Figure 1.9   Planning an IP Configuration Strategy

Planning an IP Configuration Strategy

Although BOOTP and DHCP hosts can interoperate, DHCP is easier to configure. BOOTP requires maintenance by a network administrator, whereas DHCP requires minimal maintenance after the initial installation and configuration.

The DHCP standard, defined in RFC 2131, defines a DHCP server as any computer running the DHCP service. Compared with static addressing, DHCP simplifies IP address management because the DHCP server automatically allocates IP addresses and related TCP/IP configuration settings to DHCP-enabled clients on the network. This is especially useful on a network with frequent configuration changes — for example, in an organization that has a large number of mobile users.
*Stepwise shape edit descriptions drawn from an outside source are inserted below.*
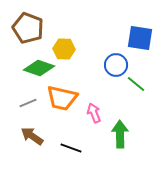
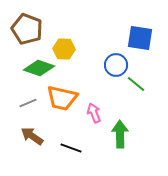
brown pentagon: moved 1 px left, 1 px down
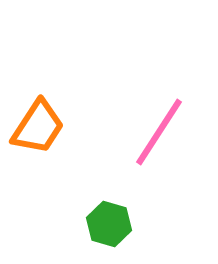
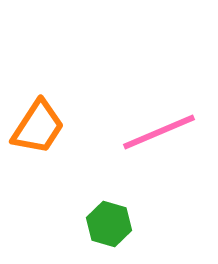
pink line: rotated 34 degrees clockwise
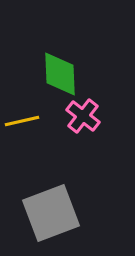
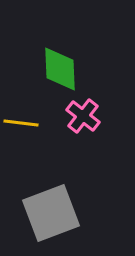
green diamond: moved 5 px up
yellow line: moved 1 px left, 2 px down; rotated 20 degrees clockwise
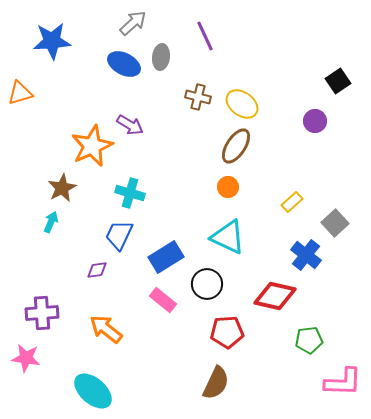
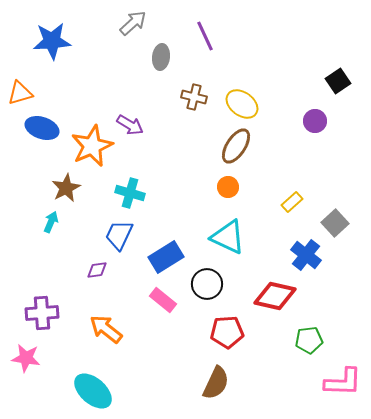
blue ellipse: moved 82 px left, 64 px down; rotated 8 degrees counterclockwise
brown cross: moved 4 px left
brown star: moved 4 px right
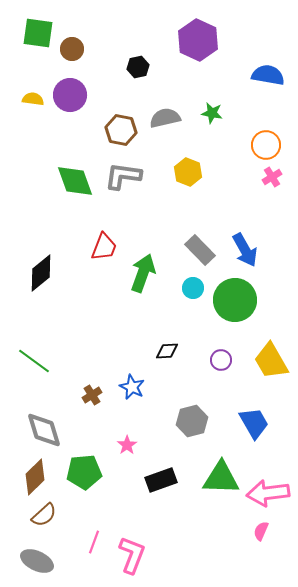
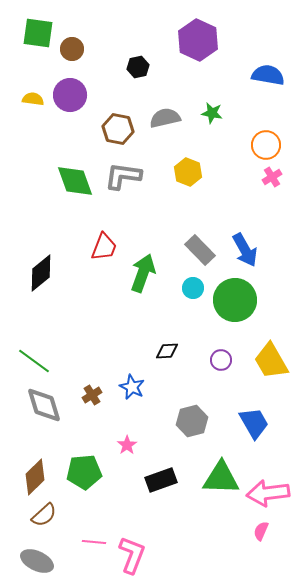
brown hexagon at (121, 130): moved 3 px left, 1 px up
gray diamond at (44, 430): moved 25 px up
pink line at (94, 542): rotated 75 degrees clockwise
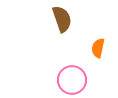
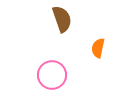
pink circle: moved 20 px left, 5 px up
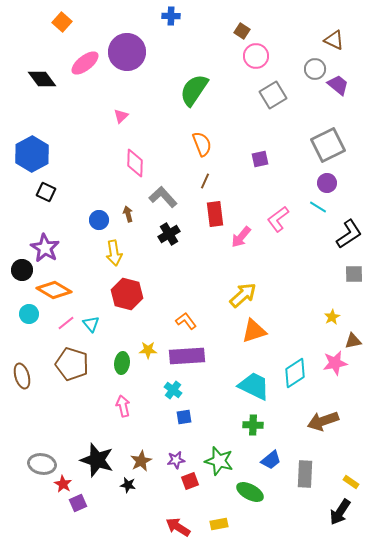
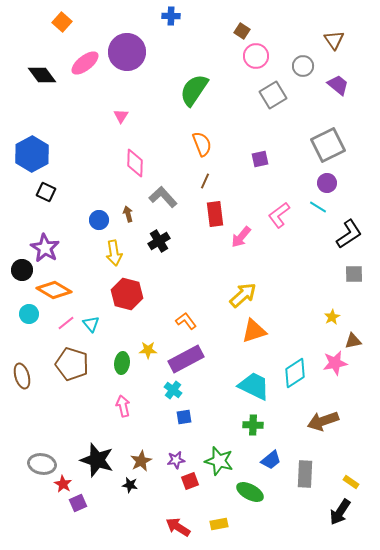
brown triangle at (334, 40): rotated 30 degrees clockwise
gray circle at (315, 69): moved 12 px left, 3 px up
black diamond at (42, 79): moved 4 px up
pink triangle at (121, 116): rotated 14 degrees counterclockwise
pink L-shape at (278, 219): moved 1 px right, 4 px up
black cross at (169, 234): moved 10 px left, 7 px down
purple rectangle at (187, 356): moved 1 px left, 3 px down; rotated 24 degrees counterclockwise
black star at (128, 485): moved 2 px right
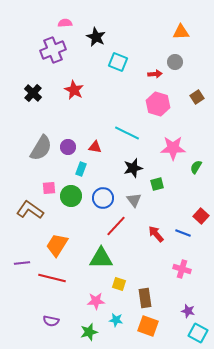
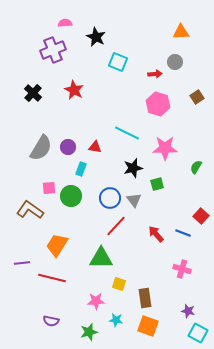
pink star at (173, 148): moved 8 px left
blue circle at (103, 198): moved 7 px right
The DHCP server dynamically assigns specific addresses from a manually designated range of addresses called a scope. By using scopes, you can dynamically assign addresses to clients on the network no matter where the clients are located or how often they move.
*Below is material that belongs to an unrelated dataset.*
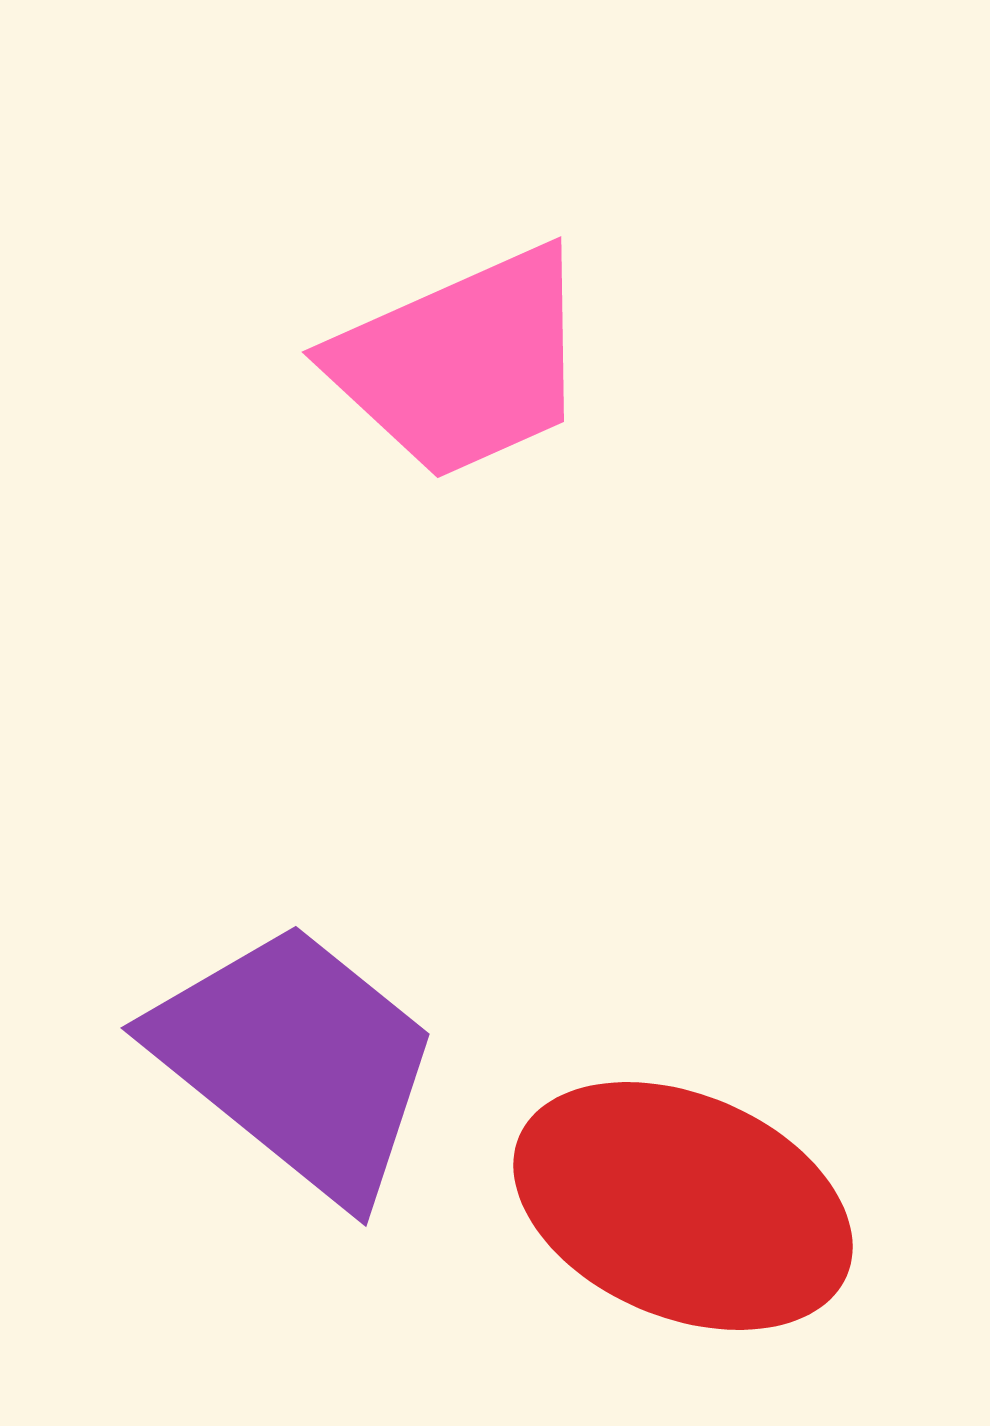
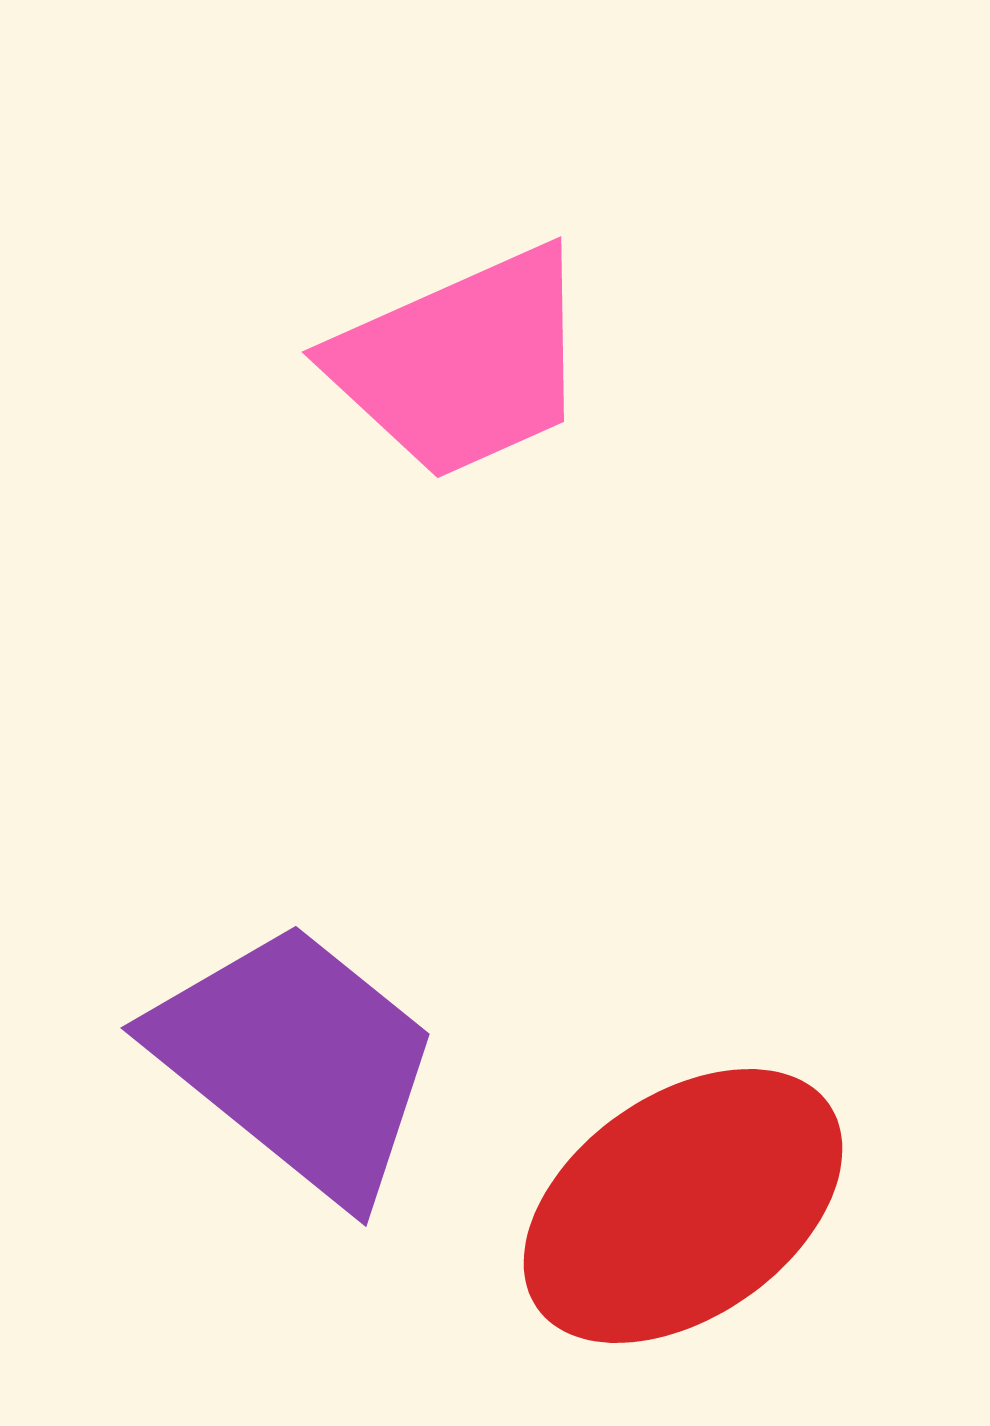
red ellipse: rotated 58 degrees counterclockwise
DHCP Integration with DNS and WINS

The DHCP implementation in Windows Server 2003 is closely linked to name resolution services such as the Domain Name System (DNS) service and the Windows Internet Name Service (WINS). Network administrators benefit from combining all three when planning a deployment.
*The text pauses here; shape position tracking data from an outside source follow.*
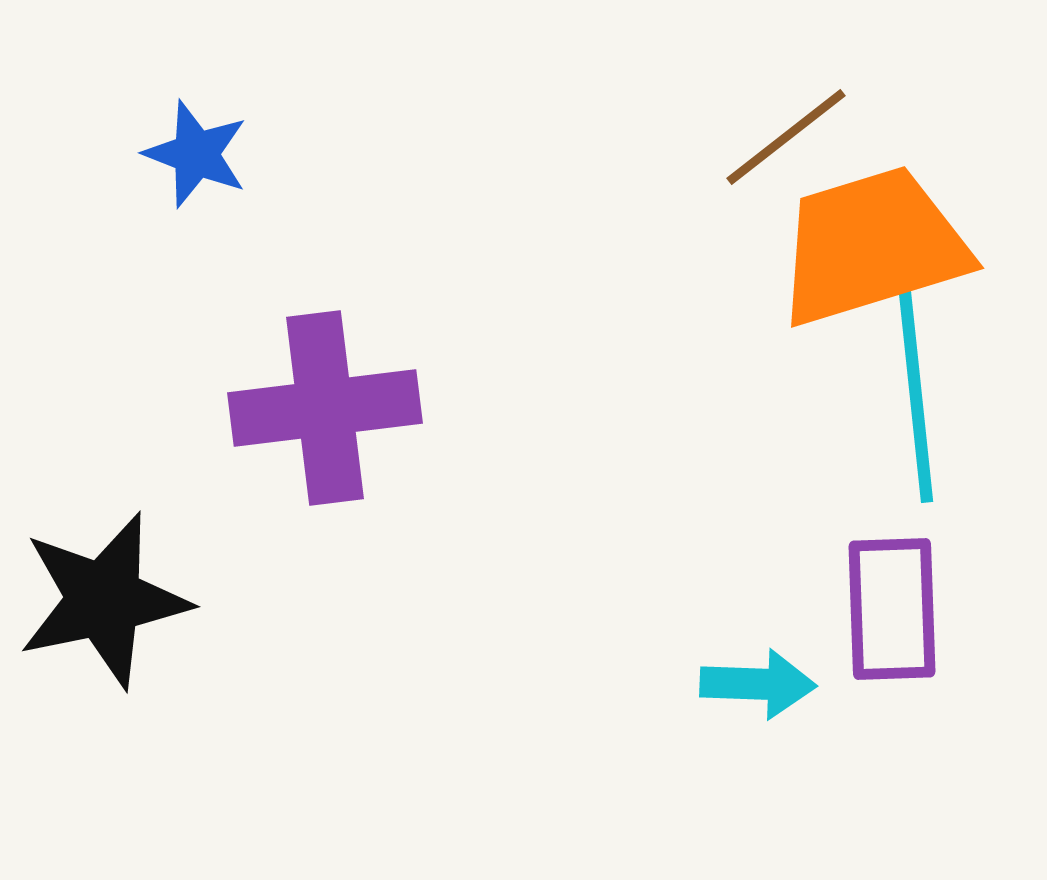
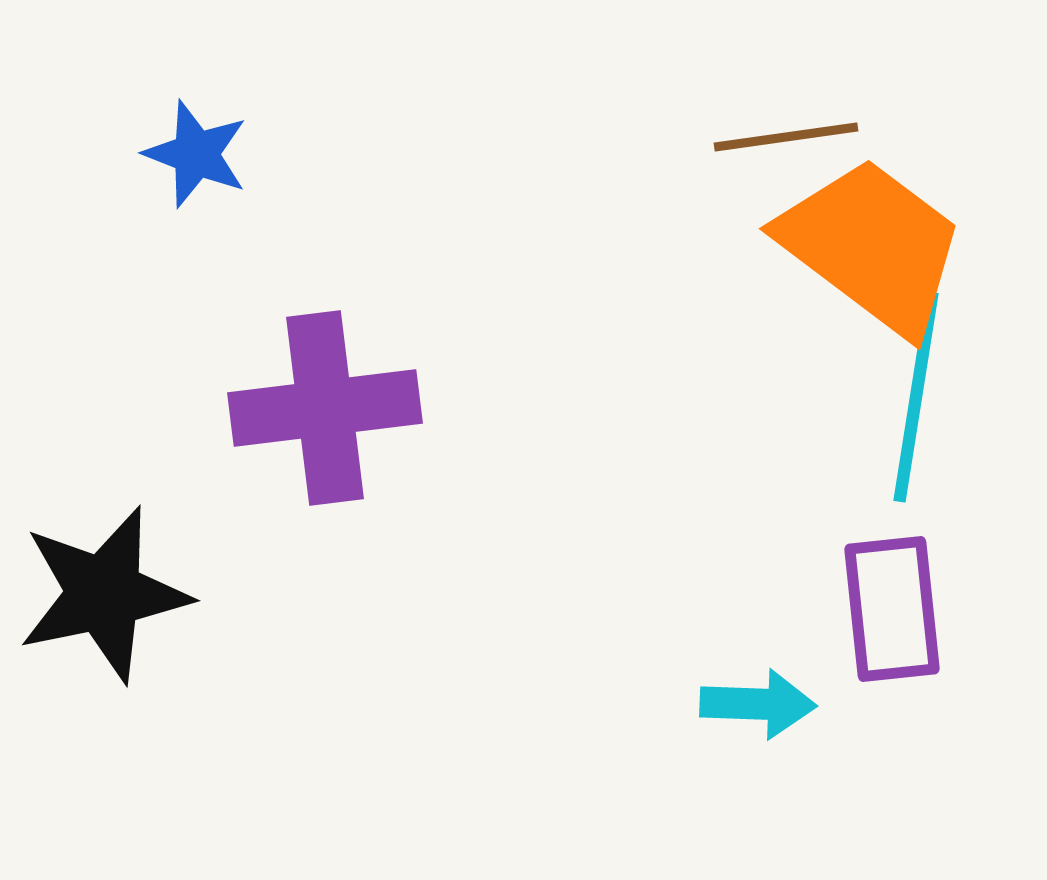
brown line: rotated 30 degrees clockwise
orange trapezoid: rotated 54 degrees clockwise
cyan line: rotated 15 degrees clockwise
black star: moved 6 px up
purple rectangle: rotated 4 degrees counterclockwise
cyan arrow: moved 20 px down
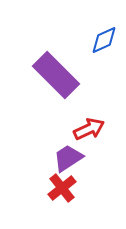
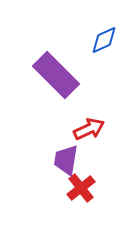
purple trapezoid: moved 2 px left, 2 px down; rotated 48 degrees counterclockwise
red cross: moved 19 px right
If you use DHCP servers for Windows-based network clients, you must use a name resolution service. In addition to name resolution, Windows Server 2003 networks use DNS to support Active Directory. Domain-based networks supporting clients running Windows NT version 4.0 or earlier or NetBIOS applications must use WINS servers. Networks supporting a combination of clients running Windows XP, Windows 2000, Windows Server 2003, and Windows NT 4.0 must implement both WINS and DNS.

DHCP, APIPA, and IP Address Allocation

DHCP clients receive IP addresses as follows:

  • Dynamic allocation — from DHCP server. After you configure DHCP, the DHCP server automatically assigns an IP address from a specified scope to a client for a finite period of time called a lease. Most clients receive a dynamic IP address.

  • Static allocation — from DHCP server. For a specific computer (such as a DHCP, DNS, or WINS server, or a print server, firewall, or router), you can manually configure the TCP/IP properties, including the IP address, the DNS and WINS parameters, and default gateway information. For the static clients to be on the same subnet as other, dynamically allocated computers, the static IP addresses must be within the scope or subnet defined for dynamic address allocation. You can use the DHCP snap-in to set an exclusion range to prevent the DHCP server from dynamically allocating the static IP address.

  • Client reservation — from DHCP server. By using the DHCP snap-in, you can also reserve a specific IP address for permanent use by a given DHCP client.

  • Automatic allocation — APIPA. In the absence of a DHCP server, Automatic Private IP Addressing (APIPA) lets a workstation configure itself with an address in the range from 169.254.0.1 to 169.254.255.254. Computers using APIPA addresses can communicate only with other computers that are also using APIPA addresses within a single subnet. In this case, a computer has an IP address but cannot connect outside the subnet. APIPA regularly checks for the presence of a DHCP server; if it detects one, it yields to the DHCP service, which then assigns a dynamic address to replace the APIPA address. APIPA is designed primarily for simple networks with only one subnet, such as small or home-based networks. On a larger network, APIPA can be useful for identifying problems with DHCP: when a client uses an APIPA address, this indicates that a DHCP server has not been found.

  • Alternate configuration — user configured. In the absence of a DHCP server, alternate configuration lets a computer use an IP address configured manually by the user. Alternate configuration is designed for a computer that is used on more than one network, such as a laptop used both at the office and at home. The user can specify an IP address on the computer’s TCP/IP properties Alternate Configuration tab if at least one of the networks (for example, the home office) does not have a DHCP server and APIPA addressing is not wanted. If alternate configuration is not configured and no DHCP server is found, TCP/IP uses APIPA by default.